Zavallı geyik oracıkta ölmüş.
4...
KURT İLE KOYUN
Karakoyun otluyormuş. Bir ara başını kaldırmış. Bir de ne görsün? Çoban da sürü de görünürlerde yok! O sırada aç bir kurdun üstüne geldiğini görmüş. Çok korkmuş. Kurdun gözleri parlıyormuş.
Koyun “Selam" demiş kurda.
Kurt dişlerini gıcırdatmış:
- Selam; sen burada ne arıyorsun? Biliyorsun ki bu dağlar benim. Seni şimdi yiyeyim de gör!
Koyun hemen bir oyun düşünüp kurtulması gerektiğini anlamış.
- Bak, demiş kurda. Ben bu dağların senin olduğuna inanmıyorum. Eğer doğru söylüyorsan bir yatırın türbesine gidelim. Sen orada mezara elini koyup yemin et. Sonra da beni ye.
Kurt içinden "Önce yemin ederim, sonra da onu lokma lokma yerim" diye gülmüş.
İkisi de gide gide bir ağacın altına varmışlar. Sürünün köpeği orada uyuyormuş.
Koyun "Kurt kardeş, işte yatır. Hadi yemin et, demiş.
Kurt yemin etmek için elini kaldırıp ağaca dayamış. O sırada uyanan köpek kurdun üzerine atılıp boğazına yapışmış.
5...
PARMAK ÇOCUK
Vaktiyle yoksul bir oduncu varmış. Karısı ve yedi çocuğuyla bir kulübede otururmuş. Çocukların en sonuncusu minicikmiş. Ona “Parmak Çocuk"adını takmışlar.

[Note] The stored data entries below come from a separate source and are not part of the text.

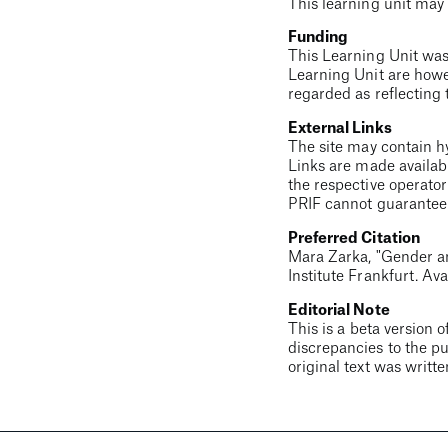
This learning unit may 
Funding
This Learning Unit was
Learning Unit are howe
regarded as reflecting 
External Links
The site may contain hyp
Links are made availabl
the respective operator
PRIF cannot guarantee t
Preferred Citation
Mara Zarka
, "
Gender a
Institute Frankfurt. Ava
Editorial Note
This is a beta version o
discrepancies to the pu
original text was writt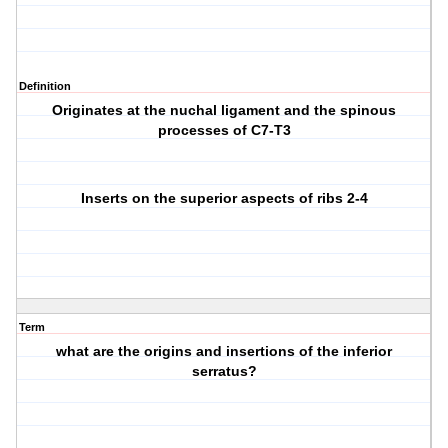
Definition
Originates at the nuchal ligament and the spinous
processes of C7-T3
Inserts on the superior aspects of ribs 2-4
Term
what are the origins and insertions of the inferior
serratus?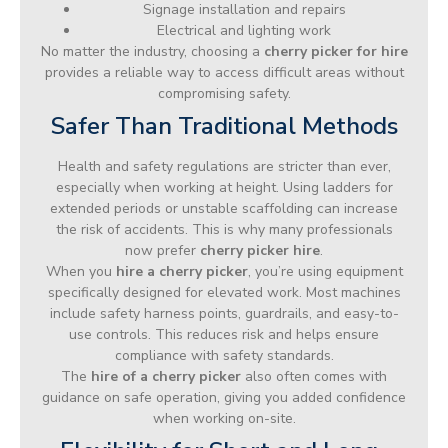
Signage installation and repairs
Electrical and lighting work
No matter the industry, choosing a
cherry picker for hire
provides a reliable way to access difficult areas without
compromising safety.
Safer Than Traditional Methods
Health and safety regulations are stricter than ever,
especially when working at height. Using ladders for
extended periods or unstable scaffolding can increase
the risk of accidents. This is why many professionals
now prefer
cherry picker hire
.
When you
hire a cherry picker
, you’re using equipment
specifically designed for elevated work. Most machines
include safety harness points, guardrails, and easy-to-
use controls. This reduces risk and helps ensure
compliance with safety standards.
The
hire of a cherry picker
also often comes with
guidance on safe operation, giving you added confidence
when working on-site.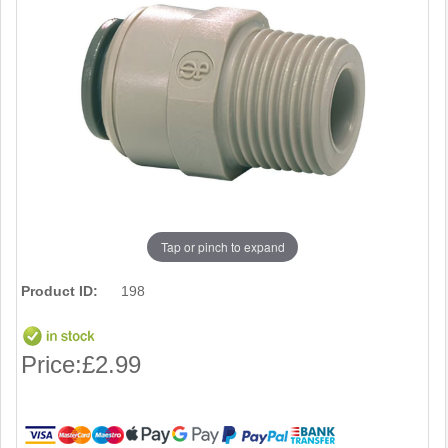
Tap or pinch to expand
Product ID:
198
Price:
£2.99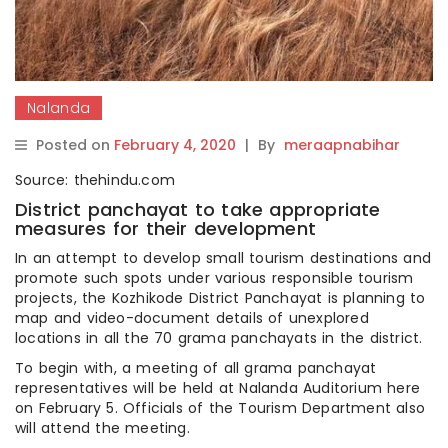
Nalanda
Posted on
February 4, 2020
|
By
meraapnabihar
Source: thehindu.com
District panchayat to take appropriate
measures for their development
In an attempt to develop small tourism destinations and
promote such spots under various responsible tourism
projects, the Kozhikode District Panchayat is planning to
map and video-document details of unexplored
locations in all the 70 grama panchayats in the district.
To begin with, a meeting of all grama panchayat
representatives will be held at Nalanda Auditorium here
on February 5. Officials of the Tourism Department also
will attend the meeting.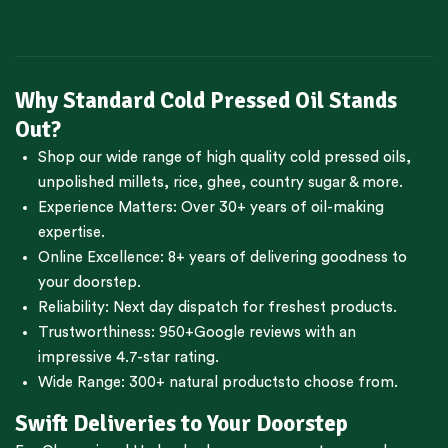
Why Standard Cold Pressed Oil Stands
Out?
Shop our wide range of high quality cold pressed oils,
unpolished millets, rice, ghee, country sugar & more.
Experience Matters: Over 30+ years of oil-making
expertise.
Online Excellence: 8+ years of delivering goodness to
your doorstep.
Reliability: Next day dispatch for freshest products.
Trustworthiness:
950+Google reviews
with an
impressive 4.7-star rating.
Wide Range:
300+ natural products
to choose from.
Swift Deliveries to Your Doorstep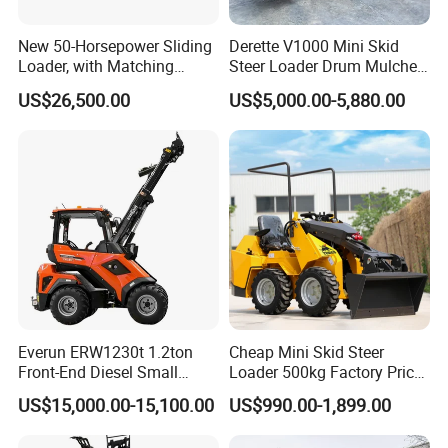
New 50-Horsepower Sliding
Derette V1000 Mini Skid
Loader, with Matching
Steer Loader Drum Mulcher
Attachments Small Loader
Vegetation Clearing
US$26,500.00
US$5,000.00-5,880.00
Reclamation Machine
Forestry Mulcher for Sale
Everun ERW1230t 1.2ton
Cheap Mini Skid Steer
Front-End Diesel Small
Loader 500kg Factory Price
Telescopic Loader Boom
1 Ton Multifunctional Small
US$15,000.00-15,100.00
US$990.00-1,899.00
Wheel Loader
Loader EPA Euro 5 Crawler
Skid Loaders for Sale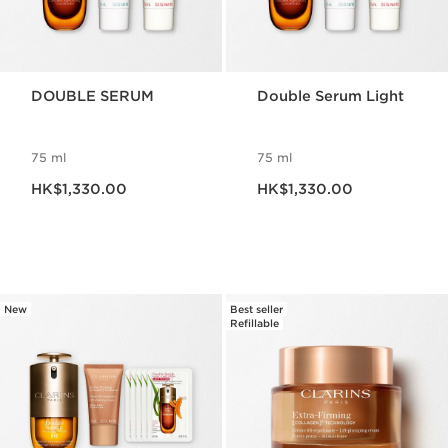
DOUBLE SERUM
Double Serum Light
75 ml
75 ml
Now price HK$1,330.00
Now price HK$1,330.00
HK$1,330.00
HK$1,330.00
New
Best seller
Refillable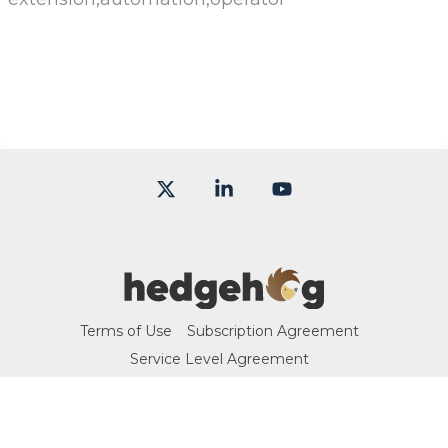
X
Linkedin
YouTube
Terms of Use
Subscription Agreement
Service Level Agreement
© 2026 Hedgehog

Günün birinde parasızlıktan yiyeceksiz kalmışlar. Ne yapacağını şaşıran anne ile baba çocukları ormana bırakmaya karar vermişler belki zengin bir avcı onları alır götürür diye.
Parmak Çocuk onların konuşmalarını duyup ceplerini beyaz çakıl taşlarıyla doldurmuş. Onları birer birer yere atmış. Bu taşları izleyen çocuklar evlerine dönebilmişler.
Anne ile baba çocukları yine ormana götürüp bırakmışlar. Ama Parmak Çocuk bu kez yola ekmek kırıntısı atmış. Ne yazık! Kuşlar kırıntıları yemiş.
Çocuklar korkudan ağlamaya başlamışlar. Parmak Çocuk ağaca tırmanmış. Uzaktan ışığı yanan bir ev görmüş. Gidip kapıyı çalmışlar.
Kapıyı açan kadın "Burası devin evidir. O çocuk yer " demiş. Sonra çocukları yatağın altına saklamış.
Dev eve gelince çocukları bulmuş.
“Şimdi karnım tok. Yarın hepinizi yerim" demiş.
Dev ile karısının yedi tane kızları varmış. Başlarında altın taçları, geniş bir yatakta uyuyorlarmış.
Parmak Çocuk kardeşlerinin takkelerini almış, küçük dev kızların taçlarıyla değiştirmiş.
Sabah olunca dev, takkeli çocukların boyunlarını kesmiş.
Anne kendi kızlarının boyunlarını kesik görünce bayılmış. Dev ise öyle öfkelenmiş ki hırsından uçurumdan yuvarlanıp ölmüş.
Parmak Çocuk ile kardeşleri de kurtulmuşlar.